Thursday, November 10, 2005 | American presidents rarely receive good receptions in Latin America, but Bush’s trip last week rates right down there with Richard Nixon’s in 1958: protests and political defeat.

Bush’s approval rating at home has fallen to 37 percent in the latest AP-Apsos poll, and the results of Tuesday’s elections show he is dragging down his party with him. If the world was polled, his rating would be in single digits. He is the most unpopular U.S. president ever in Latin America, and that’s saying something.

At least when Eisenhower and Nixon were being booed in Latin America in the 1950s we still had friends elsewhere. When Nixon came to Paris in 1969, the crowds cheered him from one side of town to the other. The welcome had been just as warm for Eisenhower and Kennedy across Western Europe. Maybe the Latin Americans hated us for supporting their corrupt dictatorships, but the West Europeans knew we were the bulwark between them and Moscow.
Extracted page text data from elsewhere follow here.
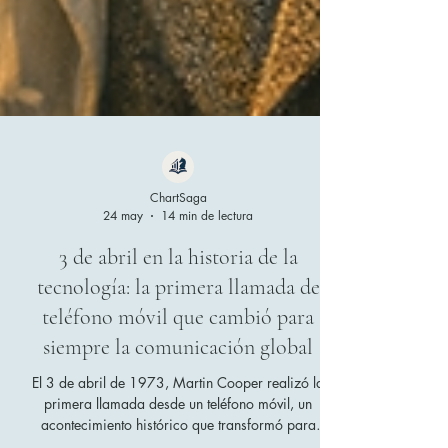
ChartSaga
24 may
14 min de lectura
3 de abril en la historia de la
tecnología: la primera llamada de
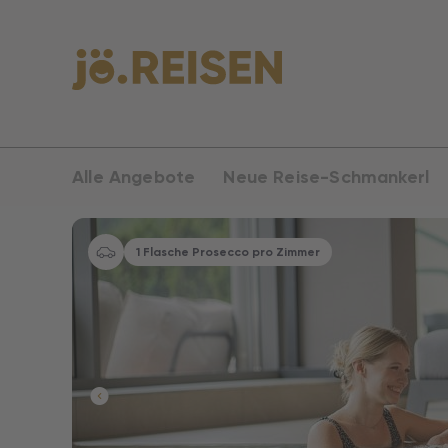
Alle Angebote
Neue Reise-Schmankerl
1 Flasche Prosecco pro Zimmer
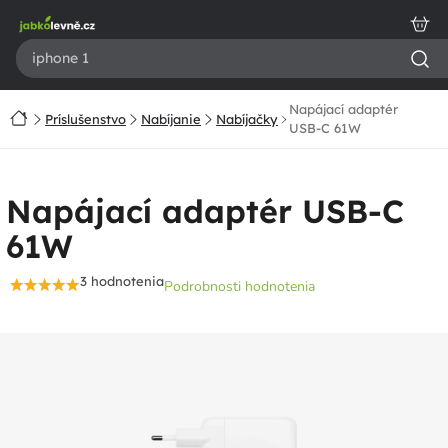
Prejsť
na
obsah
Napájací adaptér
Domov
Príslušenstvo
Nabíjanie
Nabíjačky
USB-C 61W
Napájací adaptér USB-C
61W
3 hodnotenia
Podrobnosti hodnotenia
Priemerné
hodnotenie
produktu
je
5,0
z
5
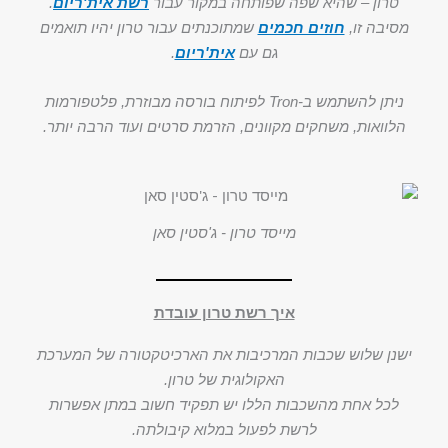
טרון – שהיא שפה שפותחה במקור עבור
רשת אית'ריום
.
מסיבה זו,
חוזים חכמים
שמתוכנתים עבור טרון יהיו תואמים
גם עם
אית'ריום
.
ניתן להשתמש ב-Tron לפיתוח בורסה מבוזרת, פלטפורמות
הלוואות, משחקים מקוונים, הזרמת סרטים ועוד הרבה יותר.
מייסד טרון - ג'סטין סאן
איך רשת טרון עובדת
ישנן שלוש שכבות המרכיבות את הארכיטקטורה של המערכת
האקולוגית של טרון.
לכל אחת מהשכבות הללו יש תפקיד חשוב במתן אפשרות
לרשת לפעול במלוא קיבולתה.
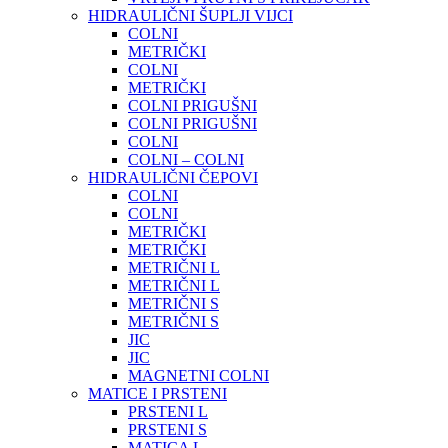
HIDRAULIČNI ŠUPLJI VIJCI
COLNI
METRIČKI
COLNI
METRIČKI
COLNI PRIGUŠNI
COLNI PRIGUŠNI
COLNI
COLNI – COLNI
HIDRAULIČNI ČEPOVI
COLNI
COLNI
METRIČKI
METRIČKI
METRIČNI L
METRIČNI L
METRIČNI S
METRIČNI S
JIC
JIC
MAGNETNI COLNI
MATICE I PRSTENI
PRSTENI L
PRSTENI S
MATICA L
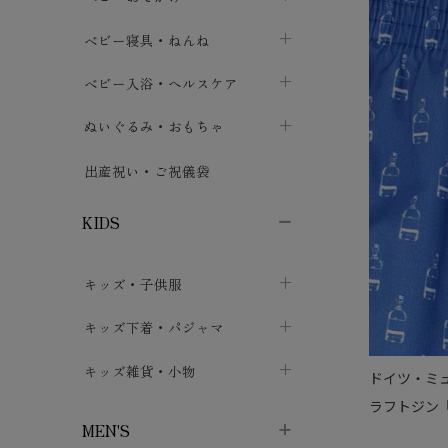
ボトムス
ボディスーツ
ベビー帽子
ベビーキャリー
chevron_right
chevron_right
ベビー寝具・ねんね
chevron_right
chevron_right
セレモニードレス
短肌着・長肌着
スタイ・よだれかけ
おでかけ用品・カバー・シート
chevron_right
ベビースリーパー
chevron_right
chevron_right
ベビー入浴・ヘルスケア
chevron_right
chevron_right
ワンピース・チュニック
肌着・下着
ミトン・手袋
chevron_right
ベビーパジャマ
chevron_right
ベビーおむつ・おむつカバー
chevron_right
ぬいぐるみ・おもちゃ
chevron_right
chevron_right
上着・アウター
ベビーおむつ・おむつカバー
靴下・タイツ
chevron_right
ベビー布団・シーツ
chevron_right
トレーニングパンツ
chevron_right
ファーストトイ
chevron_right
chevron_right
出産祝い・ご祝儀袋
chevron_right
トレーニングパンツ
レッグウォーマー・サポーター
ベビー枕・カバー
chevron_right
ベビーお風呂・ケア用品
chevron_right
ぬいぐるみ
chevron_right
chevron_right
chevron_right
KIDS
ベビー・キッズ腹巻
ベビーフェンス・安全用品
ガーゼ・クロス
chevron_right
知育玩具
chevron_right
chevron_right
chevron_right
キッズ・子供服
ブーティ・シューズ
ベビーおくるみ・アフガン
授乳クッション・枕
chevron_right
あみぐるみ
chevron_right
chevron_right
chevron_right
子供トップス
キッズ下着・パジャマ
マフラー
chevron_right
chevron_right
子供カーディガン・ベスト
子供肌着下着
キッズ雑貨・小物
汗取りパッド
chevron_right
chevron_right
chevron_right
ドイツ・ミ
ラフトジン『
子供チュニック・ワンピース
子供靴下
子供帽子
chevron_right
chevron_right
chevron_right
MEN'S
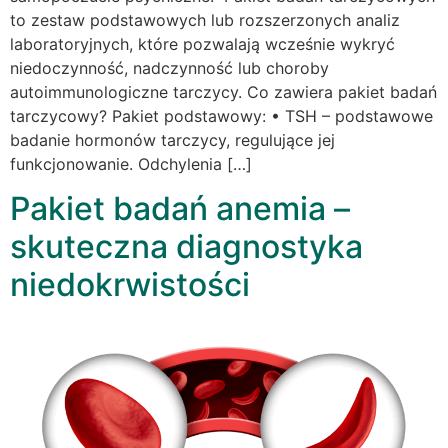
to zestaw podstawowych lub rozszerzonych analiz
laboratoryjnych, które pozwalają wcześnie wykryć
niedoczynność, nadczynność lub choroby
autoimmunologiczne tarczycy. Co zawiera pakiet badań
tarczycowy? Pakiet podstawowy: • TSH – podstawowe
badanie hormonów tarczycy, regulujące jej
funkcjonowanie. Odchylenia […]
Pakiet badań anemia –
skuteczna diagnostyka
niedokrwistości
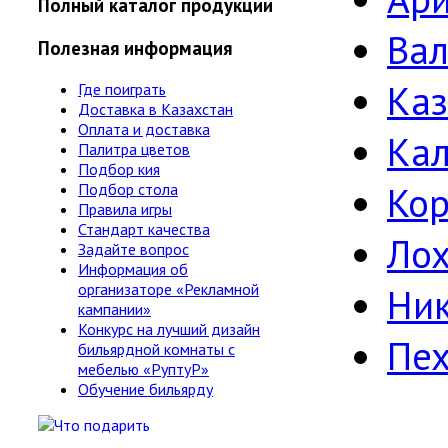
Полный каталог продукции
Ва
Полезная информация
Ка
Где поиграть
Доставка в Казахстан
Оплата и доставка
Ка
Палитра цветов
Подбор кия
Кор
Подбор стола
Правила игры
Стандарт качества
Лох
Задайте вопрос
Информация об
организаторе «Рекламной
Ни
кампании»
Конкурс на лучший дизайн
Пе
бильярдной комнаты с
мебелью «РуптуР»
Обучение бильярду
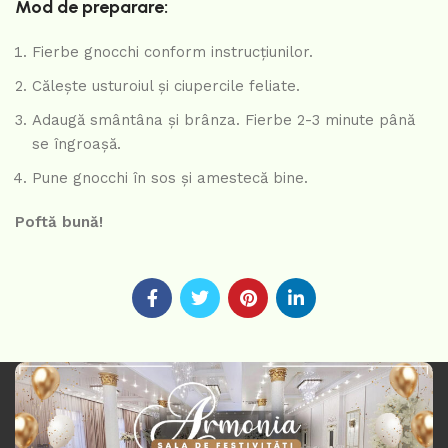
Mod de preparare:
Fierbe gnocchi conform instrucțiunilor.
Călește usturoiul și ciupercile feliate.
Adaugă smântâna și brânza. Fierbe 2-3 minute până
se îngroașă.
Pune gnocchi în sos și amestecă bine.
Poftă bună!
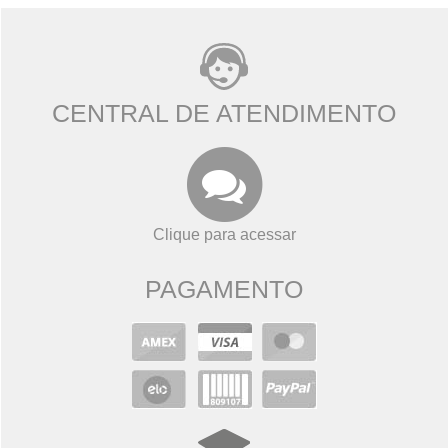
CENTRAL DE ATENDIMENTO
Clique para acessar
PAGAMENTO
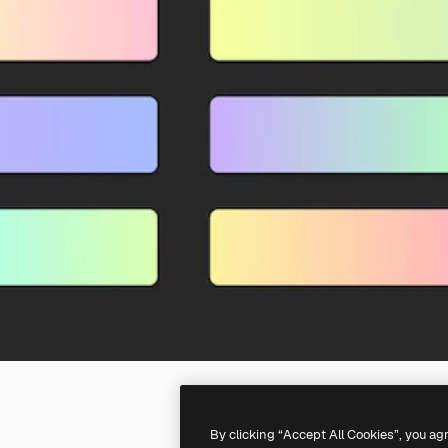
By clicking “Accept All Cookies”, you ag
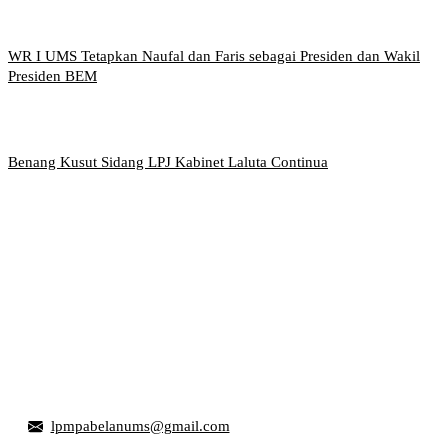
WR I UMS Tetapkan Naufal dan Faris sebagai Presiden dan Wakil
Presiden BEM
Benang Kusut Sidang LPJ Kabinet Laluta Continua
Griya Mahasiswa, Universitas Muhammadiyah Surakarta
Jl. Ahmad Yani, Tromol Pos 1 Pabelan, Kec. Kartasura,
Kabupaten Sukoharjo, Jawa Tengah 57169
lpmpabelanums@gmail.com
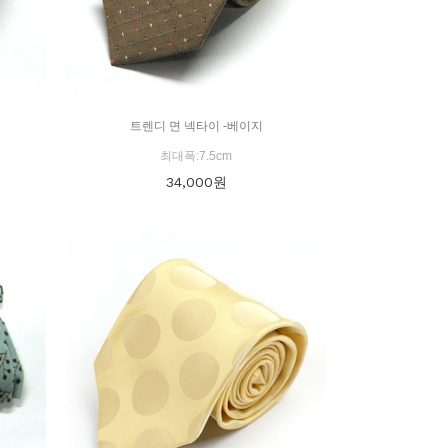
트렌디 면 넥타이 -베이지
최대폭:7.5cm
34,000
원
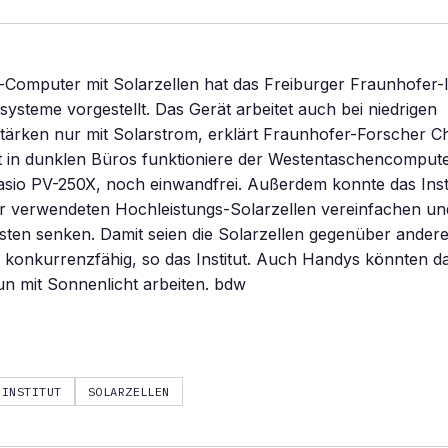
Computer mit Solarzellen hat das Freiburger Fraunhofer-In
systeme vorgestellt. Das Gerät arbeitet auch bei niedrigen
tärken nur mit Solarstrom, erklärt Fraunhofer-Forscher C
t in dunklen Büros funktioniere der Westentaschencompute
sio PV-250X, noch einwandfrei. Außerdem konnte das Insti
r verwendeten Hochleistungs-Solarzellen vereinfachen und
sten senken. Damit seien die Solarzellen gegenüber ander
n konkurrenzfähig, so das Institut. Auch Handys könnten 
n mit Sonnenlicht arbeiten. bdw
INSTITUT
SOLARZELLEN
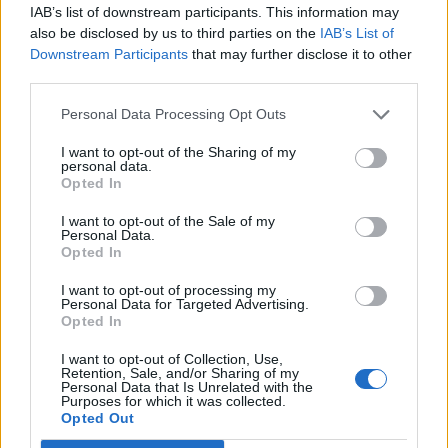
IAB’s list of downstream participants. This information may
nem volt példa - írja a Bloomberg.
also be disclosed by us to third parties on the
IAB’s List of
Downstream Participants
that may further disclose it to other
A patinás befektetési bankok 2010 óta először
third parties.
felülsúlyozott pozíciót építettek ki az eurózóna
részvénypiacán. A rég látott optimizmust a Fed és az EKB
Personal Data Processing Opt Outs
múlt heti lépéseivel magyarázzák, melyek stimulálják majd
I want to opt-out of the Sharing of my
a gazdaságot, jótékony hatást kifejtve a részvénypiacokra
personal data.
is. A Bank of America ráadásul igen nagyot változtatott
Opted In
álláspontján, hiszen a jegybanki beavatkozásokat...
I want to opt-out of the Sale of my
Personal Data.
Opted In
KEDVES OLVASÓNK!
I want to opt-out of processing my
A keresett cikk a portfolio.hu hírarchívumához
Personal Data for Targeted Advertising.
Opted In
tartozik, melynek olvasása előfizetéses
regisztrációhoz kötött.
I want to opt-out of Collection, Use,
Retention, Sale, and/or Sharing of my
Personal Data that Is Unrelated with the
Az előfizetés a következőket tartalmazza:
Purposes for which it was collected.
Portfolio.hu teljes cikkarchívum
Opted Out
Kötéslisták: BÉT elmúlt 2 év napon belüli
It hurts to see this nation’s reputation wrecked. The only trips abroad Bush makes are for long-scheduled summits like last week’s in Argentina. State visits, like the ones when Nixon and Kennedy were cheered by throngs across Europe, are out of the question for this president. The protests would be too strong. Isolated Brasilia and former colony Panama are as much as he dares to risk.

Who’s responsible for the mess we’re in? Thirty months ago, when I began telling readers of the local newspaper that Bush’s planned conquest of Iraq would end in bloody failure, the letters columns filled up with angry protests. The war-whooping was strong in San Diego. Saddam Hussein was a cruel dictator, the whoopers said, and America was going to make Iraq safe for democracy.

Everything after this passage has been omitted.